**Your objective**
In the listing below, every line with the word "since" needs to be copied.

**Input data**

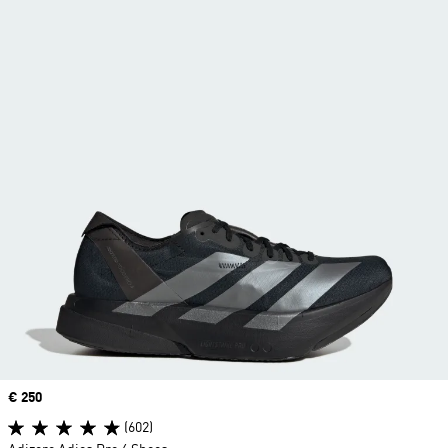
Price
€ 250
(602)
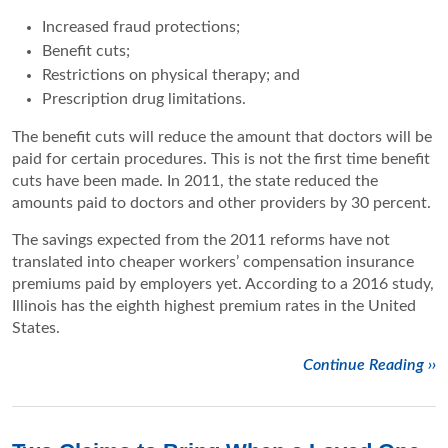
Increased fraud protections;
Benefit cuts;
Restrictions on physical therapy; and
Prescription drug limitations.
The benefit cuts will reduce the amount that doctors will be
paid for certain procedures. This is not the first time benefit
cuts have been made. In 2011, the state reduced the
amounts paid to doctors and other providers by 30 percent.
The savings expected from the 2011 reforms have not
translated into cheaper workers’ compensation insurance
premiums paid by employers yet. According to a 2016 study,
Illinois has the eighth highest premium rates in the United
States.
Continue Reading ››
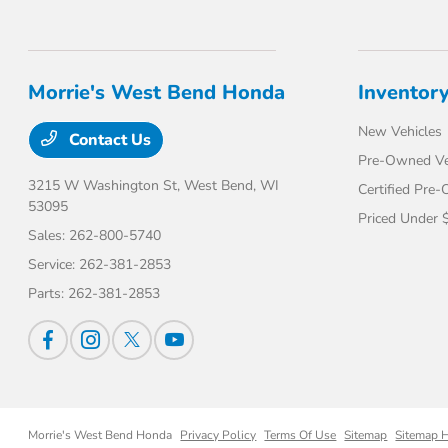
Morrie's West Bend Honda
Inventor
New Vehicles
Contact Us
Pre-Owned Ve
3215 W Washington St,
West Bend, WI
Certified Pre
53095
Priced Under 
Sales:
262-800-5740
Service:
262-381-2853
Parts:
262-381-2853
Morrie's West Bend Honda
Privacy Policy
Terms Of Use
Sitemap
Sitemap 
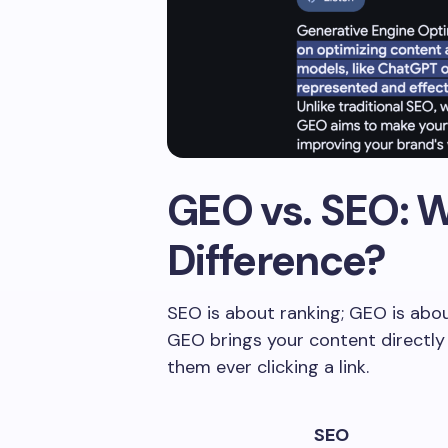
GEO vs. SEO: W
Difference?
SEO is about ranking; GEO is about
GEO brings your content directly
them ever clicking a link.
SEO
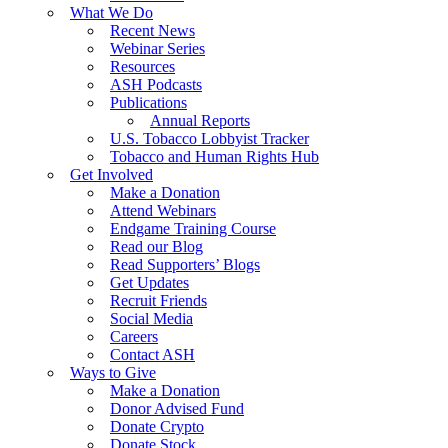
What We Do
Recent News
Webinar Series
Resources
ASH Podcasts
Publications
Annual Reports
U.S. Tobacco Lobbyist Tracker
Tobacco and Human Rights Hub
Get Involved
Make a Donation
Attend Webinars
Endgame Training Course
Read our Blog
Read Supporters’ Blogs
Get Updates
Recruit Friends
Social Media
Careers
Contact ASH
Ways to Give
Make a Donation
Donor Advised Fund
Donate Crypto
Donate Stock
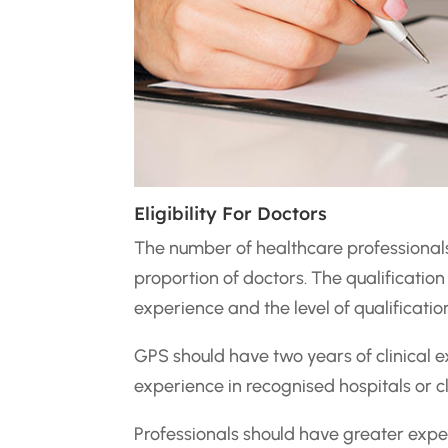
Eligibility For Doctors
The number of healthcare professionals
proportion of doctors. The qualification
experience and the level of qualificatio
GPS should have two years of clinical
experience in recognised hospitals or cl
Professionals should have greater exper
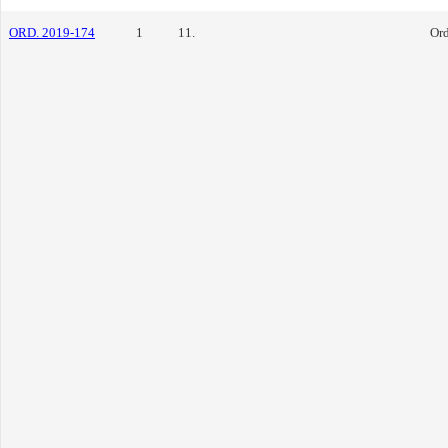
ORD. 2019-174
1
11.
Or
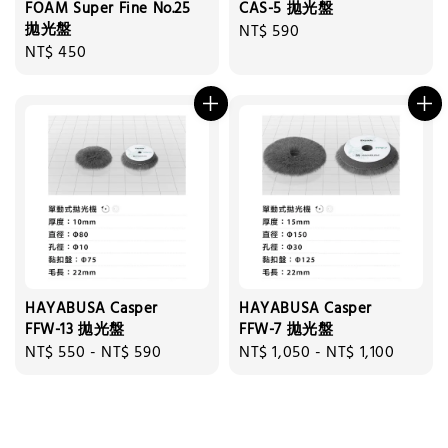
FOAM Super Fine No.25
CAS-5 拋光盤
拋光盤
Regular
NT$ 590
Regular
NT$ 450
price
price
HAYABUSA Casper
HAYABUSA Casper
FFW-13 拋光盤
FFW-7 拋光盤
Regular
NT$ 550
-
NT$ 590
Regular
NT$ 1,050
-
NT$ 1,100
price
price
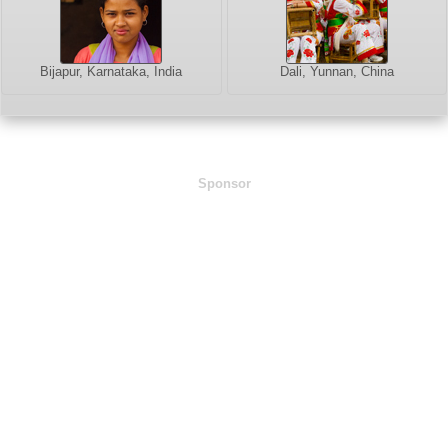
Bijapur, Karnataka, India
Dali, Yunnan, China
Sponsor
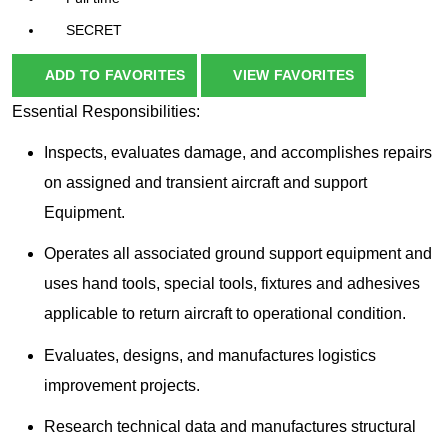
SECRET
ADD TO FAVORITES
VIEW FAVORITES
Essential Responsibilities:
Inspects, evaluates damage, and accomplishes repairs
on assigned and transient aircraft and support
Equipment.
Operates all associated ground support equipment and
uses hand tools, special tools, fixtures and adhesives
applicable to return aircraft to operational condition.
Evaluates, designs, and manufactures logistics
improvement projects.
Research technical data and manufactures structural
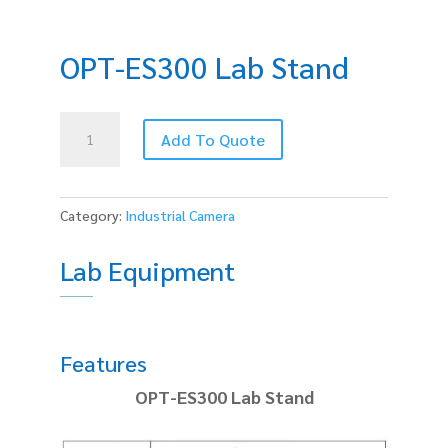
OPT-ES300 Lab Stand
OPT-
Add To Quote
ES300
Lab
Stand
quantity
Category:
Industrial Camera
Lab Equipment
Features
OPT-ES300 Lab Stand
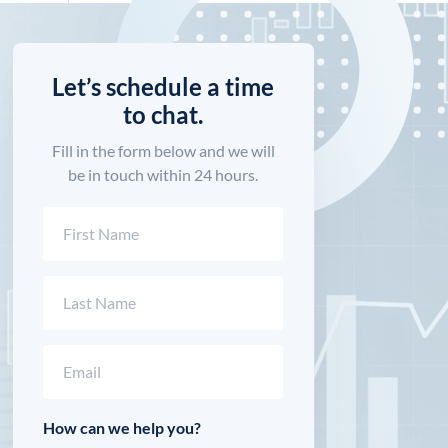
Let’s schedule a time
to chat.
Fill in the form below and we will
be in touch within 24 hours.
Name
(Required)
First
Last
Email
(Required)
How can we help you?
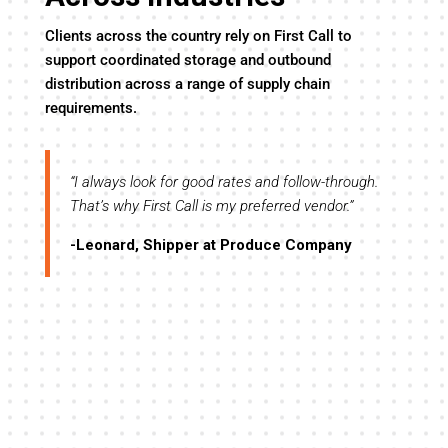
Clients across the country rely on First Call to
support coordinated storage and outbound
distribution across a range of supply chain
requirements.
y
“I always look for good rates and follow-through.
“I’
evel
That’s why First Call is my preferred vendor.”
the
tre
-Leonard, Shipper at Produce Company
-R
ll,
me
”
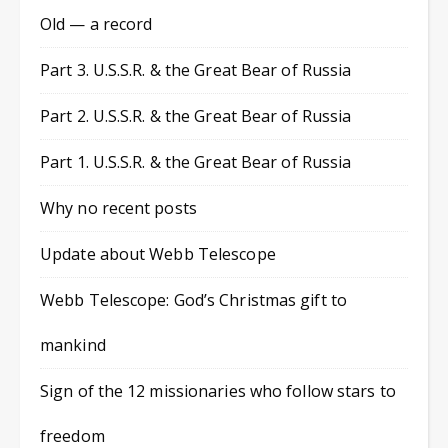
Old — a record
Part 3. U.S.S.R. & the Great Bear of Russia
Part 2. U.S.S.R. & the Great Bear of Russia
Part 1. U.S.S.R. & the Great Bear of Russia
Why no recent posts
Update about Webb Telescope
Webb Telescope: God’s Christmas gift to
mankind
Sign of the 12 missionaries who follow stars to
freedom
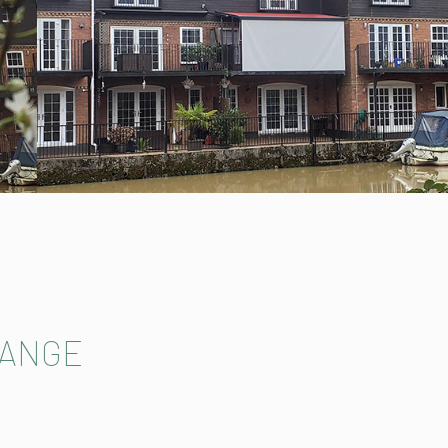
RANGE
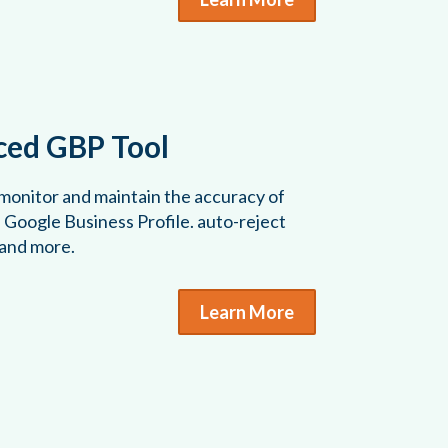
ed GBP Tool
 monitor and maintain the accuracy of
s Google Business Profile. auto-reject
 and more.
Learn More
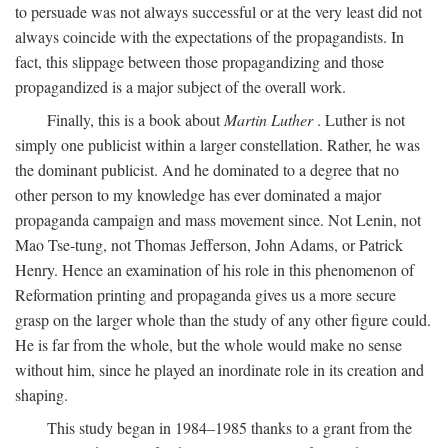
to persuade was not always successful or at the very least did not
always coincide with the expectations of the propagandists. In
fact, this slippage between those propagandizing and those
propagandized is a major subject of the overall work.
Finally, this is a book about
Martin Luther
. Luther is not
simply one publicist within a larger constellation. Rather, he was
the dominant publicist. And he dominated to a degree that no
other person to my knowledge has ever dominated a major
propaganda campaign and mass movement since. Not Lenin, not
Mao Tse-tung, not Thomas Jefferson, John Adams, or Patrick
Henry. Hence an examination of his role in this phenomenon of
Reformation printing and propaganda gives us a more secure
grasp on the larger whole than the study of any other figure could.
He is far from the whole, but the whole would make no sense
without him, since he played an inordinate role in its creation and
shaping.
This study began in 1984–1985 thanks to a grant from the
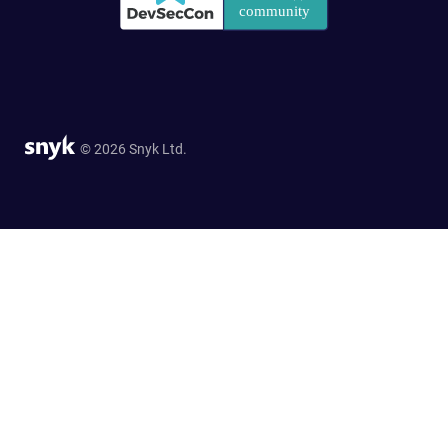
© 2026 Snyk Ltd.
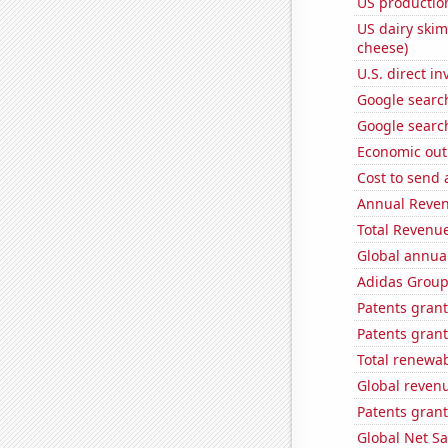
US production
US dairy skim
cheese)
U.S. direct i
Google search
Google searc
Economic out
Cost to send 
Annual Reven
Total Revenu
Global annual
Adidas Group'
Patents grant
Patents grant
Total renewab
Global reven
Patents grant
Global Net Sa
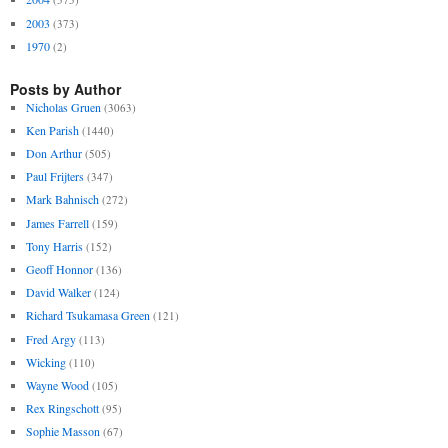
2003
(373)
1970
(2)
Posts by Author
Nicholas Gruen
(3063)
Ken Parish
(1440)
Don Arthur
(505)
Paul Frijters
(347)
Mark Bahnisch
(272)
James Farrell
(159)
Tony Harris
(152)
Geoff Honnor
(136)
David Walker
(124)
Richard Tsukamasa Green
(121)
Fred Argy
(113)
Wicking
(110)
Wayne Wood
(105)
Rex Ringschott
(95)
Sophie Masson
(67)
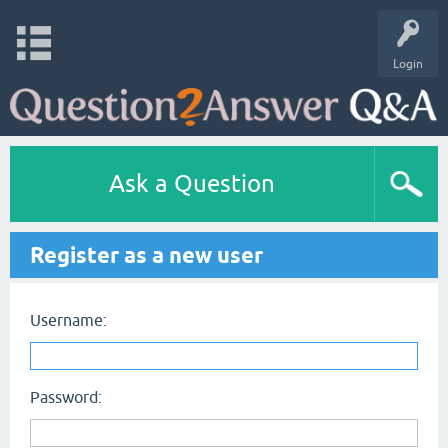
Login
Ask a Question
Register as a new user
Username:
Password:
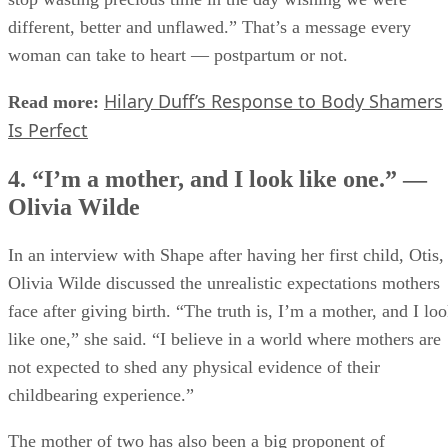
different, better and unflawed.” That’s a message every
woman can take to heart — postpartum or not.
Hilary Duff’s Response to Body Shamers
Read more:
Is Perfect
4. “I’m a mother, and I look like one.” —
Olivia Wilde
In an interview with Shape after having her first child, Otis,
Olivia Wilde discussed the unrealistic expectations mothers
face after giving birth. “The truth is, I’m a mother, and I lo
like one,” she said. “I believe in a world where mothers are
not expected to shed any physical evidence of their
childbearing experience.”
The mother of two has also been a big proponent of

**Response to this task**
propaganda campaign and mass movement since. Not Lenin, not
without him, since he played an inordinate role in its creation and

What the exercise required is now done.